__Action item__
Write out the full listing exactly as given, minus the images.

__Information supplied__
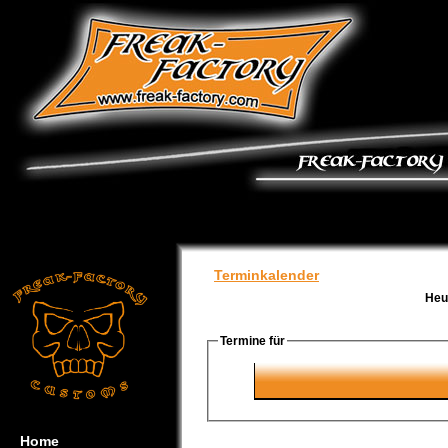
Terminkalender
Heu
Termine für
Home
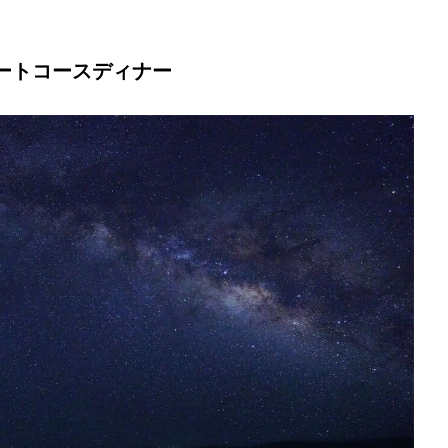
ートコースディナー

__Task output__
Terminkalender
Heu
Termine für
Home
ートコースディナー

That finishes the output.